La actividad sexual masculina se desarrolló en forma intensa a la vez que múltiple. Buscar la relación sexual repetidamente, con una o varias compañeras sexuales, se constituyó en la pauta cultural dominante de la sexualidad masculina, mientras que simultáneamente se restringía la actividad sexual de las mujeres. Desde aquí que resulte sencillo entender que la multiplicidad sexual femenina queda unida socialmente a la promiscuidad, mientras que para el hombre representa su capacidad y seguridad. Sólo la igualdad sexual de la mujer permite la ruptura de esa disociación arcaica, pero esta igualdad no es globalmente aceptada en el mundo contemporáneo. Y es especialmente complicada en las sociedades que se manejan con actitudes ambivalentes frente a la sexualidad femenina, de la cual esperan goce, pero a la que también temen. En su límite este temor llevará a la mutilación genital de la mujer como forma de control o la imposición de vestimentas -como el burka- que borran su silueta femenina.
En segundo lugar, a través de los condicionamientos sociales; los varones se permiten la multiplicidad sexual, en fantasía y en acción, desde su adolescencia. Lo admiten positivamente como un crecimiento de experiencia, lo difunden como expresión de un papel triunfador.
Mediante la reiteración de las experiencias sexuales, ellos surgen consolidados en su identidad masculina. Mientras que, para las mujeres, la acumulación de experiencias sexuales no les representa un handicap positivo, sino como parte de su experiencia vital.
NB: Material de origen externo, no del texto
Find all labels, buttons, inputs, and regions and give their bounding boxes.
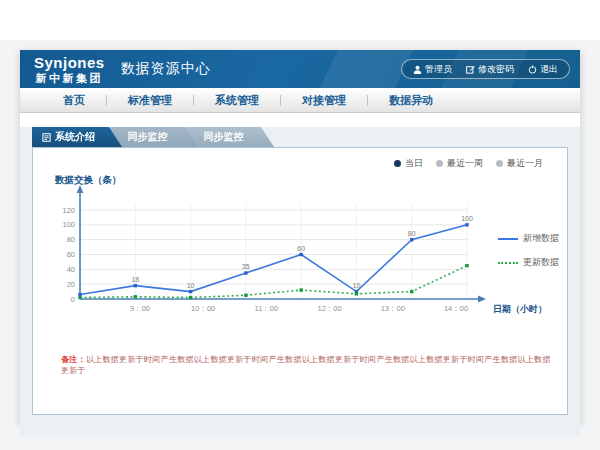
radio-label: 最近一周 — [447, 157, 483, 170]
tab-bar: 系统介绍 同步监控 同步监控 — [32, 127, 580, 147]
svg-text:12：00: 12：00 — [318, 304, 342, 313]
footnote-text: 以上数据更新于时间产生数据以上数据更新于时间产生数据以上数据更新于时间产生数据以… — [61, 355, 551, 375]
logo-company-text: 新中新集团 — [34, 73, 105, 84]
svg-text:0: 0 — [71, 295, 75, 304]
svg-text:80: 80 — [67, 235, 75, 244]
main-nav: 首页 标准管理 系统管理 对接管理 数据异动 — [20, 88, 580, 113]
power-icon — [528, 65, 537, 74]
y-axis-title: 数据交换（条） — [55, 174, 122, 187]
user-icon — [413, 65, 422, 74]
tab-label: 同步监控 — [204, 131, 244, 142]
svg-text:35: 35 — [242, 263, 250, 270]
svg-text:120: 120 — [62, 206, 75, 215]
edit-icon — [466, 65, 475, 74]
radio-dot — [394, 160, 401, 167]
legend-item-new-data[interactable]: 新增数据 — [498, 232, 559, 245]
nav-item-data-change[interactable]: 数据异动 — [368, 93, 454, 108]
legend-line-solid — [498, 238, 518, 240]
svg-text:10: 10 — [187, 282, 195, 289]
tab-label: 系统介绍 — [55, 127, 95, 147]
logout-button[interactable]: 退出 — [528, 63, 558, 76]
legend-item-update-data[interactable]: 更新数据 — [498, 256, 559, 269]
svg-text:60: 60 — [297, 245, 305, 252]
header: Synjones 新中新集团 数据资源中心 管理员 修改密码 退出 — [20, 50, 580, 88]
svg-text:10: 10 — [353, 282, 361, 289]
svg-text:18: 18 — [131, 276, 139, 283]
svg-text:日期（小时）: 日期（小时） — [493, 304, 547, 314]
time-range-filter: 当日 最近一周 最近一月 — [394, 157, 543, 170]
radio-label: 最近一月 — [507, 157, 543, 170]
svg-text:13：00: 13：00 — [381, 304, 405, 313]
legend-line-dotted — [498, 262, 518, 264]
svg-text:40: 40 — [67, 265, 75, 274]
svg-text:14：00: 14：00 — [444, 304, 468, 313]
app-window: Synjones 新中新集团 数据资源中心 管理员 修改密码 退出 首页 标准管… — [20, 50, 580, 423]
svg-text:9：00: 9：00 — [130, 304, 150, 313]
tab-label: 同步监控 — [128, 131, 168, 142]
tab-sync-monitor-2[interactable]: 同步监控 — [186, 127, 274, 147]
user-toolbar: 管理员 修改密码 退出 — [401, 59, 570, 79]
radio-today[interactable]: 当日 — [394, 157, 423, 170]
company-logo: Synjones 新中新集团 — [34, 55, 105, 84]
radio-dot — [436, 160, 443, 167]
svg-text:100: 100 — [62, 220, 75, 229]
nav-item-system-mgmt[interactable]: 系统管理 — [194, 93, 280, 108]
svg-text:10：00: 10：00 — [191, 304, 215, 313]
nav-item-standard-mgmt[interactable]: 标准管理 — [107, 93, 193, 108]
logo-brand-text: Synjones — [34, 55, 105, 70]
tab-system-intro[interactable]: 系统介绍 — [32, 127, 122, 147]
footnote: 备注：以上数据更新于时间产生数据以上数据更新于时间产生数据以上数据更新于时间产生… — [61, 354, 553, 376]
svg-text:80: 80 — [408, 230, 416, 237]
radio-last-month[interactable]: 最近一月 — [496, 157, 543, 170]
content-area: 系统介绍 同步监控 同步监控 当日 最近一周 最近一月 数据交 — [20, 127, 580, 436]
svg-text:100: 100 — [461, 215, 473, 222]
svg-text:20: 20 — [67, 280, 75, 289]
page-title: 数据资源中心 — [121, 60, 211, 78]
document-icon — [42, 133, 51, 142]
nav-item-interface-mgmt[interactable]: 对接管理 — [281, 93, 367, 108]
current-user-button[interactable]: 管理员 — [413, 63, 452, 76]
legend-label: 新增数据 — [523, 232, 559, 245]
radio-label: 当日 — [405, 157, 423, 170]
legend-label: 更新数据 — [523, 256, 559, 269]
chart-panel: 当日 最近一周 最近一月 数据交换（条） 0204060801001209：00… — [32, 147, 568, 415]
radio-dot — [496, 160, 503, 167]
svg-text:60: 60 — [67, 250, 75, 259]
nav-item-home[interactable]: 首页 — [42, 93, 106, 108]
tab-sync-monitor-1[interactable]: 同步监控 — [110, 127, 198, 147]
change-password-button[interactable]: 修改密码 — [466, 63, 514, 76]
chart-legend: 新增数据 更新数据 — [498, 232, 559, 280]
footnote-label: 备注： — [61, 355, 86, 364]
svg-text:11：00: 11：00 — [255, 304, 279, 313]
radio-last-week[interactable]: 最近一周 — [436, 157, 483, 170]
La cantidad de relaciones en sí misma no implica compulsión, sino el estado emocional que anticipa esa búsqueda. Lo relevante aquí es que el objeto de deseo al cual se liga la conducta compulsiva produce una tensión psíquica que solo se libera con la realización del acto, el que una vez cumplido suele generar culpa y depresión, hasta que se reanuda el ciclo, y esto es tan válido para hombres como para mujeres. Si no se lo aborda como un problema psicológico grave, la persecución compulsiva del sexo se mantiene como constante, y genera riesgos y conflictos. Entre los primeros, están las conductas de poco cuidado en que frecuentemente caen los adictos, los que los hace especialmente sensibles a la transmisión de enfermedades de contagio sexual. Los conflictos aparecen porque son básicamente infieles y les resulta muy difícil sostener una pareja estable.
Las terapias psicológicas y psiquiátricas de las compulsiones, se han desarrollado positivamente a partir de la aparición de nuevos medicamentos, que colaboran a disminuir la presión y favorecen una serie de conductas más responsables hacia sí mismo y hacia los otros, abriendo una nueva perspectiva para las personas que padecen esta enfermedad.